Your objective:
No pictures belong in the copy. Retype exactly, and only, the stretch of lines below from the one with "27 wrz 2024" through the one with "필기시험 응시자 본인확인 자격검정 원서접수 및 시행".

Records to process:
__________________________________________________

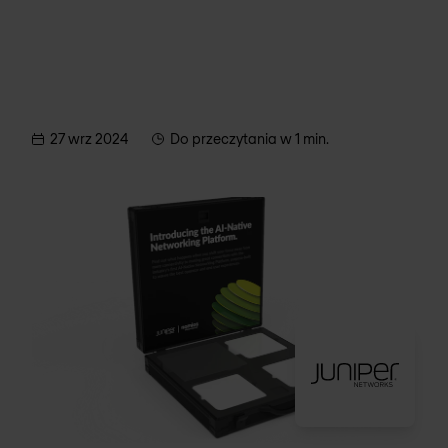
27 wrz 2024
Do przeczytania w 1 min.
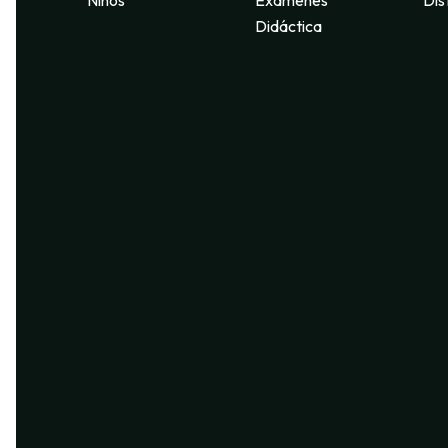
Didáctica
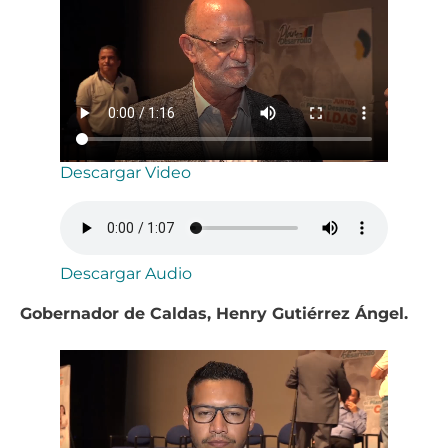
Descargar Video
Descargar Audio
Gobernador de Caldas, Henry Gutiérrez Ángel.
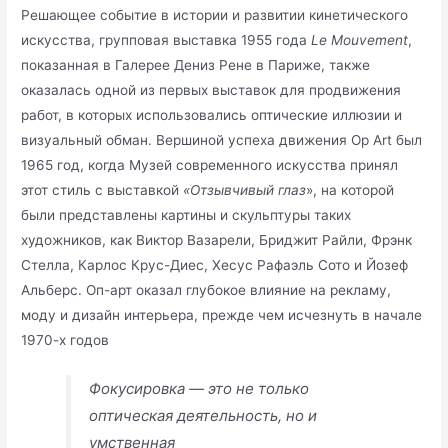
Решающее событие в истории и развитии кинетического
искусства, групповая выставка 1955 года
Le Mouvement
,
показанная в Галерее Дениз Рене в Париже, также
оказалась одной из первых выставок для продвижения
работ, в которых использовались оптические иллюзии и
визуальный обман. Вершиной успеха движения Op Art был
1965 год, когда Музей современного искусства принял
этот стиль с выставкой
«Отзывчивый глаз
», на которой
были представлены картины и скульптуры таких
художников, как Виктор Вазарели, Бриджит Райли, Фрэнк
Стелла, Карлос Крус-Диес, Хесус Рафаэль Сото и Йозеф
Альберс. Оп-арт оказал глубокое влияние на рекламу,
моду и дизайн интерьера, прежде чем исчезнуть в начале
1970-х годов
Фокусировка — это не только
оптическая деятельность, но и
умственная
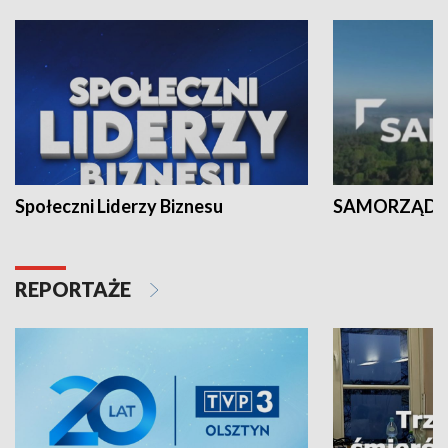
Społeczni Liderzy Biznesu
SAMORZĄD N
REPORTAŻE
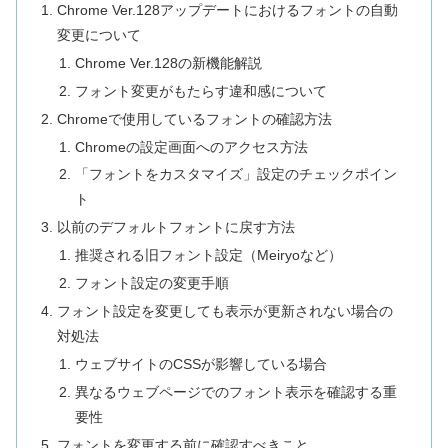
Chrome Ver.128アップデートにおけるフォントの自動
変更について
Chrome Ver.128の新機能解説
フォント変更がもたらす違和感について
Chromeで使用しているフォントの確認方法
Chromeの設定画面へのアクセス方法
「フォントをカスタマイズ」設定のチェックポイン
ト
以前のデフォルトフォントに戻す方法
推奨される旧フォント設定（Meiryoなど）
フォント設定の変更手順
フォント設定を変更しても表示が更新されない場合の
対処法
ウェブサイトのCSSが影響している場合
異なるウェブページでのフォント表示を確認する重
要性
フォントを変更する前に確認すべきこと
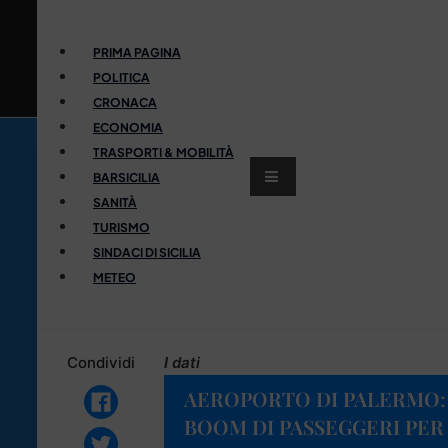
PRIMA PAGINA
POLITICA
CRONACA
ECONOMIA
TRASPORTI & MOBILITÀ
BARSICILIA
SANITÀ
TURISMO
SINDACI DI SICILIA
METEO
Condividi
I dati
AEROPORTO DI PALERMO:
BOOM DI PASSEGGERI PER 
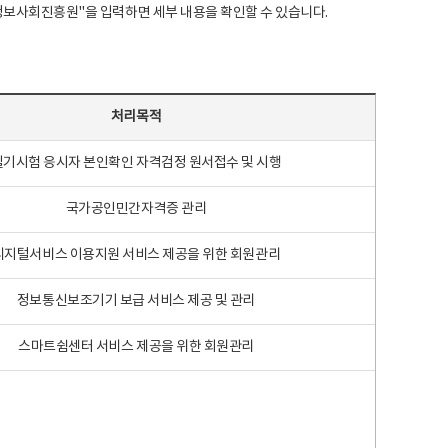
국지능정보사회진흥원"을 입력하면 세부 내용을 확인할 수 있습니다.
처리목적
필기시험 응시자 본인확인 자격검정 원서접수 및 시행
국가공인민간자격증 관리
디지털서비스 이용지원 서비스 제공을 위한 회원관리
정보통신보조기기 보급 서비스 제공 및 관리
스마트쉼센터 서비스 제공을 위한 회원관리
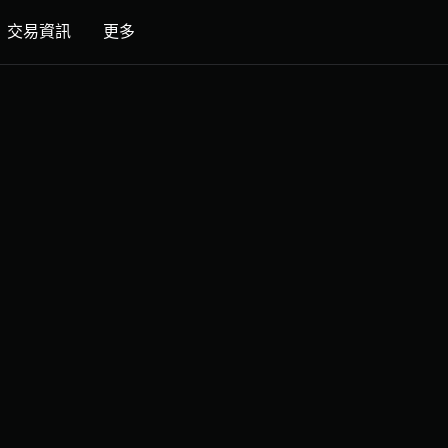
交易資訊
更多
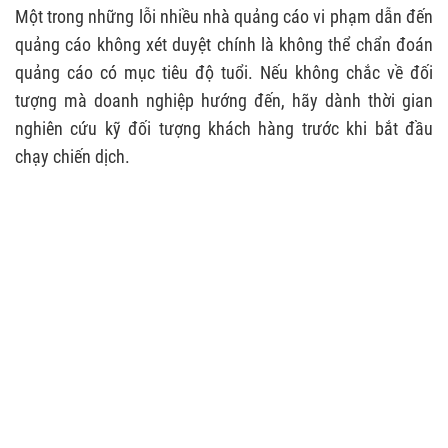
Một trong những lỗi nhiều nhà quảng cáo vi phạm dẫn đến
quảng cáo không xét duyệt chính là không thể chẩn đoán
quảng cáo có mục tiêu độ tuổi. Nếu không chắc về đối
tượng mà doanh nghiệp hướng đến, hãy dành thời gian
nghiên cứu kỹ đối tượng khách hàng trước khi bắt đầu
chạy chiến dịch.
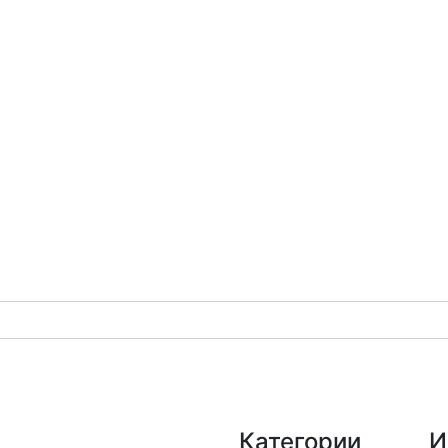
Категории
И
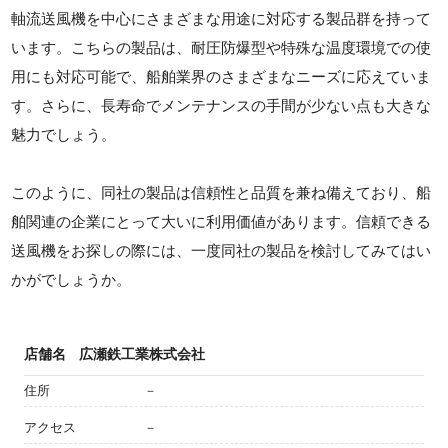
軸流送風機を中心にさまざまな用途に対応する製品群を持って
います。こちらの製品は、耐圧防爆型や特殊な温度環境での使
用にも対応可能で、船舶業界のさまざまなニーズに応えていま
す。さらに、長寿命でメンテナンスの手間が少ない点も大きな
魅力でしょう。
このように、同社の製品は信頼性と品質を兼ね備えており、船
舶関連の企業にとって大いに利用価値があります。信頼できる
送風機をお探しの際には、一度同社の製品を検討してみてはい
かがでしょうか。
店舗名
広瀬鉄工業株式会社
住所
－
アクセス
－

__________________________________________________

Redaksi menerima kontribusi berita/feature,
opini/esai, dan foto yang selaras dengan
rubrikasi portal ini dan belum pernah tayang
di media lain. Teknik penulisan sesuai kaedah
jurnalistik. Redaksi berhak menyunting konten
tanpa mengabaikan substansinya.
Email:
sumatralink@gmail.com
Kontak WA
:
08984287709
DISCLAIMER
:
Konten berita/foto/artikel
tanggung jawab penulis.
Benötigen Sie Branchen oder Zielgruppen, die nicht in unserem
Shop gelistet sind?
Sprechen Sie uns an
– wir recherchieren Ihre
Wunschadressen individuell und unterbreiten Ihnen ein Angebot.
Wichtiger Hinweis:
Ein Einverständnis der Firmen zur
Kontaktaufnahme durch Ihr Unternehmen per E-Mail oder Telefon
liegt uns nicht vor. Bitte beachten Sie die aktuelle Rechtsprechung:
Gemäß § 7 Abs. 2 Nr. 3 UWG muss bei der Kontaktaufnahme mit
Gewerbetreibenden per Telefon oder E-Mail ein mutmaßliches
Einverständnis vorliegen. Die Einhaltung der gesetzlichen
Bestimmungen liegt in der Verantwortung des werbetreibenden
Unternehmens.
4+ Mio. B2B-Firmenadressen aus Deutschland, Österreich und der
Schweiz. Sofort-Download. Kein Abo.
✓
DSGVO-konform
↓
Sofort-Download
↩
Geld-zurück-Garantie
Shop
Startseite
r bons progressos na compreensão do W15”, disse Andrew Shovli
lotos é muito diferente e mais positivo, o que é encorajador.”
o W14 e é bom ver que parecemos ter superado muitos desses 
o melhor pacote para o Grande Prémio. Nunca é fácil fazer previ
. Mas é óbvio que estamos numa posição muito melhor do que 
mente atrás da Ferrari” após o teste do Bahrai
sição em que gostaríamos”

__________________________________________________

Solution:
27 wrz 2024
Do przeczytania w 1 min.
Didáctica
Descargar Video
Descargar Audio
Gobernador de Caldas, Henry Gutiérrez Ángel.
Решающее событие в истории и развитии кинетического
искусства, групповая выставка 1955 года
Le Mouvement
,
показанная в Галерее Дениз Рене в Париже, также
оказалась одной из первых выставок для продвижения
работ, в которых использовались оптические иллюзии и
визуальный обман. Вершиной успеха движения Op Art был
1965 год, когда Музей современного искусства принял
этот стиль с выставкой
«Отзывчивый глаз
», на которой
были представлены картины и скульптуры таких
художников, как Виктор Вазарели, Бриджит Райли, Фрэнк
Стелла, Карлос Крус-Диес, Хесус Рафаэль Сото и Йозеф
Альберс. Оп-арт оказал глубокое влияние на рекламу,
моду и дизайн интерьера, прежде чем исчезнуть в начале
1970-х годов
Фокусировка — это не только
оптическая деятельность, но и
умственная
Społeczni Liderzy Biznesu
SAMORZĄD N
REPORTAŻE
Chrome Ver.128アップデートにおけるフォントの自動
変更について
Chrome Ver.128の新機能解説
フォント変更がもたらす違和感について
Chromeで使用しているフォントの確認方法
Chromeの設定画面へのアクセス方法
「フォントをカスタマイズ」設定のチェックポイン
ト
以前のデフォルトフォントに戻す方法
推奨される旧フォント設定（Meiryoなど）
フォント設定の変更手順
フォント設定を変更しても表示が更新されない場合の
対処法
ウェブサイトのCSSが影響している場合
異なるウェブページでのフォント表示を確認する重
要性
フォントを変更する前に確認すべきこと
PRIMA PAGINA
POLITICA
CRONACA
ECONOMIA
TRASPORTI & MOBILITÀ
BARSICILIA
SANITÀ
TURISMO
SINDACI DI SICILIA
METEO
Condividi
I dati
AEROPORTO DI PALERMO:
BOOM DI PASSEGGERI PER 
국지능정보사회진흥원"을 입력하면 세부 내용을 확인할 수 있습니다.
처리목적
필기시험 응시자 본인확인 자격검정 원서접수 및 시행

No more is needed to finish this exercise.